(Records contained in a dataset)
((

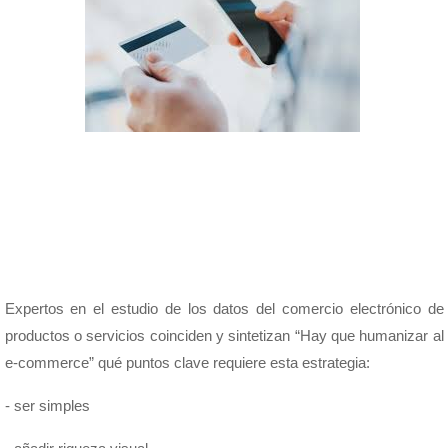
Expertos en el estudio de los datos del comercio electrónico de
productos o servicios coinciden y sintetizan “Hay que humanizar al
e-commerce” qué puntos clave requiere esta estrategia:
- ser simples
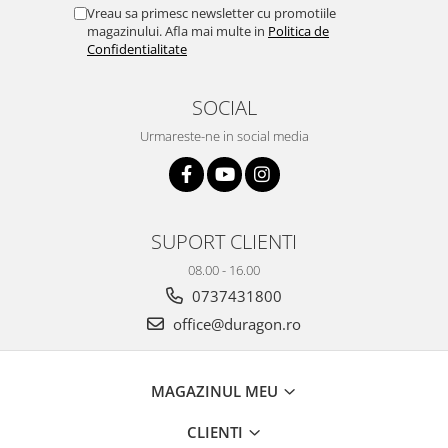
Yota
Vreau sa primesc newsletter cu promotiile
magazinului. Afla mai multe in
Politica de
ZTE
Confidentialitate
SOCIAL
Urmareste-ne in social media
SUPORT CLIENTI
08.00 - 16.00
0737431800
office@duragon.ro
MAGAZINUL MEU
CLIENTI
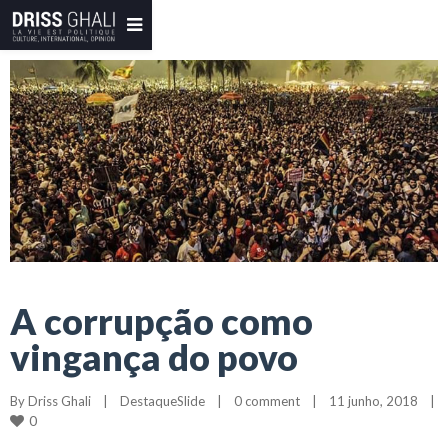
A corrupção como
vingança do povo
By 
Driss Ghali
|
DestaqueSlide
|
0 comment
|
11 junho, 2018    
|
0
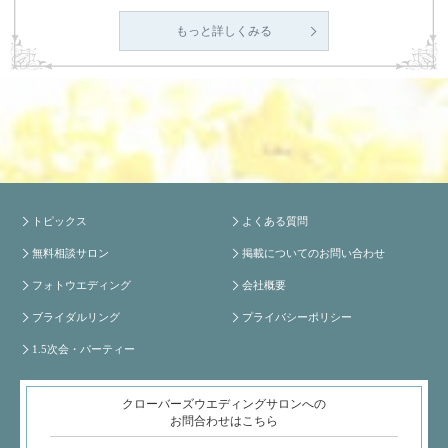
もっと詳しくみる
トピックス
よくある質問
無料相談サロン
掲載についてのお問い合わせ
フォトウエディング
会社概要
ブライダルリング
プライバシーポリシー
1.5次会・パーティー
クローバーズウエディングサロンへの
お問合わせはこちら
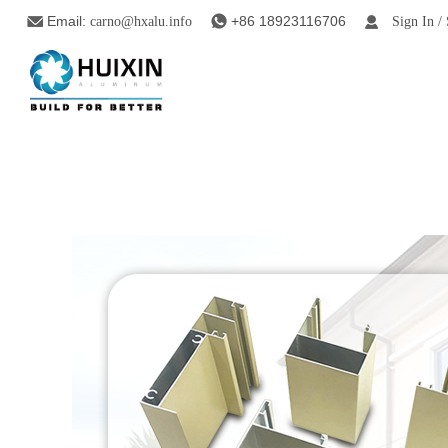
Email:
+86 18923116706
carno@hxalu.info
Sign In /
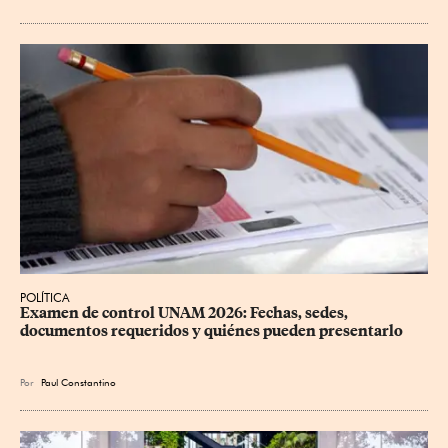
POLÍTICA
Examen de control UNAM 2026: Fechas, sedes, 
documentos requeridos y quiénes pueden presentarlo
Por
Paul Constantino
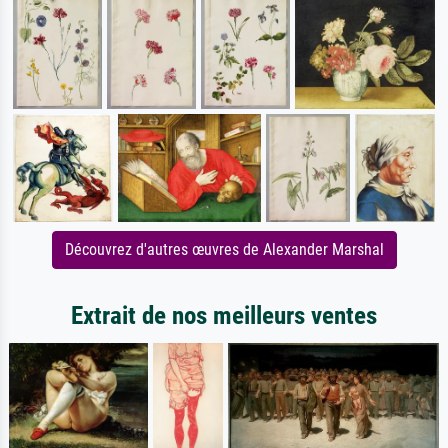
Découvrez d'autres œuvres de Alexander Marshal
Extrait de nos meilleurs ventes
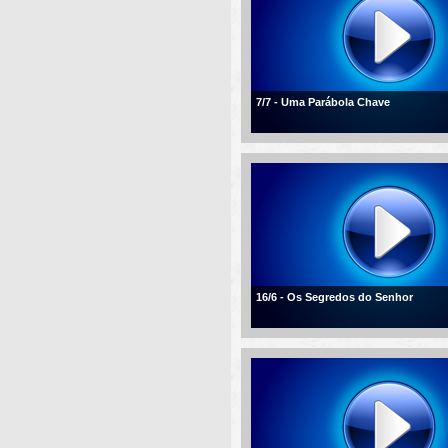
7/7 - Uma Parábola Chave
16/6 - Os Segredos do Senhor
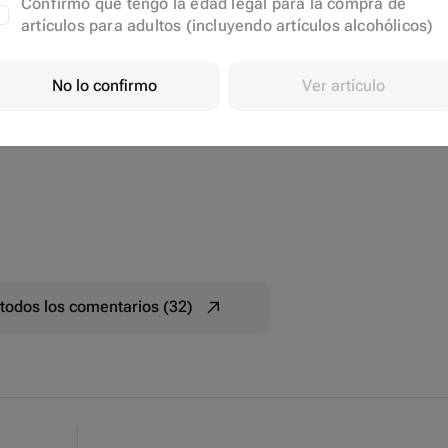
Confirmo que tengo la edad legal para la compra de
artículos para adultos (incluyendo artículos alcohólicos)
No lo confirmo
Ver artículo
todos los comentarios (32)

))
((

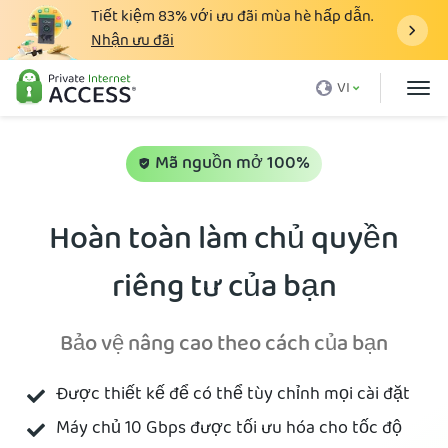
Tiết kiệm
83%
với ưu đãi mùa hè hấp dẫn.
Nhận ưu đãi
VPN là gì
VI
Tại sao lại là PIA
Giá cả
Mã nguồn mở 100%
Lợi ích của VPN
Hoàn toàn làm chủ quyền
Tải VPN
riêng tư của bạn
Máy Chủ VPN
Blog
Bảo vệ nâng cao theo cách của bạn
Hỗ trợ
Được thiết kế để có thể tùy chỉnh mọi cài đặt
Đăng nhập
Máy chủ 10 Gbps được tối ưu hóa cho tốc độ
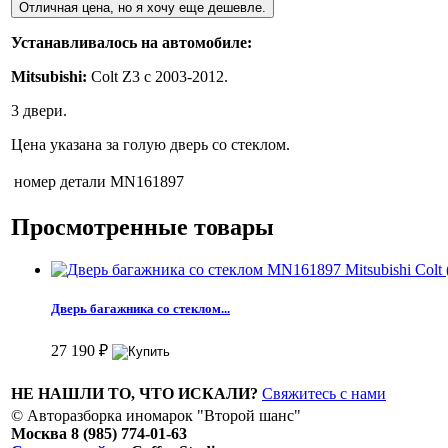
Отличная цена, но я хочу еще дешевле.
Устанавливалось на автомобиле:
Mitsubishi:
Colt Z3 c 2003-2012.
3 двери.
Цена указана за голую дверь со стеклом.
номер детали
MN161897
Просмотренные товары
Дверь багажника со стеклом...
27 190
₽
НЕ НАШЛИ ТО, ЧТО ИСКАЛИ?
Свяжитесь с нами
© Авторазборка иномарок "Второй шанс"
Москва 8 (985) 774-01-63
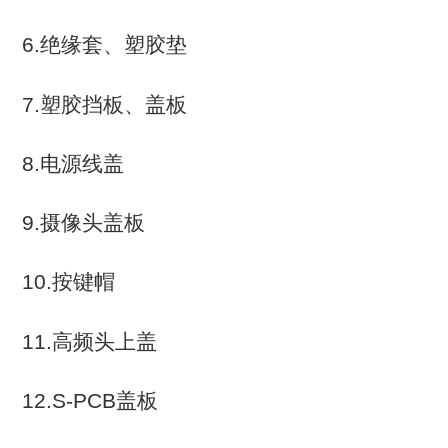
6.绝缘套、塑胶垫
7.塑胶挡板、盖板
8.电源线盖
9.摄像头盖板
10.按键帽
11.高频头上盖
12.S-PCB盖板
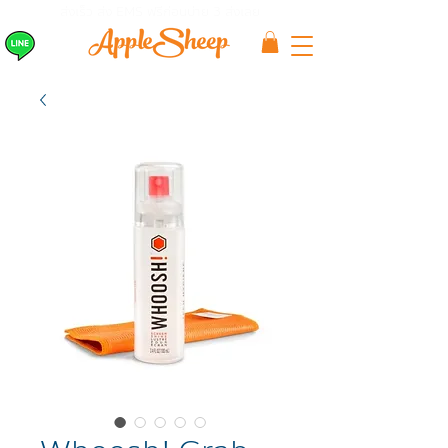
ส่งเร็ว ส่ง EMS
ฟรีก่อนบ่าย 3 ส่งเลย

))

- _Directions for this task_: Going through the data, count each line where the word "para" appears, and state only the total.

- _Solution to this exercise_: 2